Python-based PBot adware evolves to deliver cryptocurrency miner and ad extensions

• The developers behind PBot are expanding its capabilities beyond that of a simple adware.
• PBot got its name from its core modules that are written in Python

The Python-based adware PBot, also known as PythonBot, is evolving with new capabilities that go beyond just spamming users with advertisements. Kaspersky Lab researchers said the adware has undergone several modifications since it was first detected a year ago and now comes with the ability to run a hidden cryptominer on infected computers.

Some PBot versions detected were capable of placing unwanted advertising on web pages visited by the victim and install ad extensions in the browser. The attackers behind PBot are continually releasing new versions of the latter modification and attempting to infect swathes of Windows PCs, researchers said.

“Developers are constantly releasing new versions of this modification, each of which complicates the script obfuscation,” Kaspersky’s Anton V. Ivanov wrote in a blog post. “Another distinctive feature of this Pbot variation is the presence of a module that updates scripts and downloads fresh browser extensions.”

In April alone, researchers registered more than 50,000 attempts to install PBot on computers of Kaspersky Lab product users - a figure that increased the following month.

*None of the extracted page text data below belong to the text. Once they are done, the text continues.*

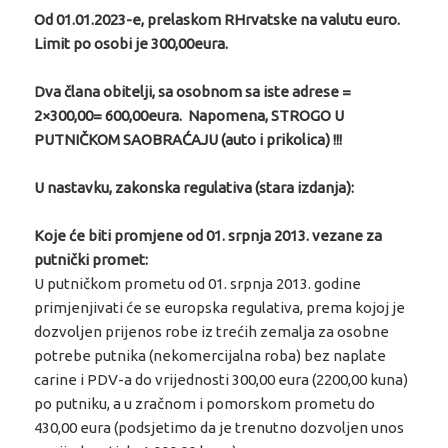
Od 01.01.2023-e, prelaskom RHrvatske na valutu euro.
Limit po osobi je 300,00eura.
Dva člana obitelji, sa osobnom sa iste adrese =
2×300,00= 600,00eura. Napomena, STROGO U
PUTNIČKOM SAOBRAĆAJU (auto i prikolica) !!!
U nastavku, zakonska regulativa (stara izdanja):
Koje će biti promjene od 01. srpnja 2013. vezane za
putnički promet:
U putničkom prometu od 01. srpnja 2013. godine
primjenjivati će se europska regulativa, prema kojoj je
dozvoljen prijenos robe iz trećih zemalja za osobne
potrebe putnika (nekomercijalna roba) bez naplate
carine i PDV-a do vrijednosti 300,00 eura (2200,00 kuna)
po putniku, a u zračnom i pomorskom prometu do
430,00 eura (podsjetimo da je trenutno dozvoljen unos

PBot seems to be primarily targeting users in Russia, Ukraine and Kazakhstan.

New malicious capabilities

PBot is usually distributed via malicious partner sites whose pages implement scripts that redirect users to sponsored links. If any point on the page is clicked, a new browser window pops up that opens an intermediate link to redirect the user to the PBot download page.

This page is tasked with downloading and running the PBot adware on the victim's computer "by hook or by crook" via an .hta file. This file downloads an executable file which is the NSIS installer of PBot. The installer in turn drops a folder that contains the Python 3 interpreter, a browser extension and Python scripts - one of which runs app.py to handle the update of PBot scripts and downloading of new, malicious browser extensions.

While the browser extensions are used to spam banners on pages visited by the victim, the secretly installed cryptominer eats up the infected system's computing power to generate cryptoccurrency.

"In pursuit of profit, adware owners often resort to installing their products on the sly, and PBot developers are no exception. They release new versions (and update them on user computers), complicating their obfuscation to bypass protection systems," researchers said.